[Start of Attachment]

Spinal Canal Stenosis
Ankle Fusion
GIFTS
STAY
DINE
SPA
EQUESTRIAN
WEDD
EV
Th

[End of Attachment]

Would you retype the whole listing, exactly as it reads?

Final answer:
Spinal Canal Stenosis
Ankle Fusion
GIFTS
STAY
DINE
SPA
EQUESTRIAN
WEDD
EV
Th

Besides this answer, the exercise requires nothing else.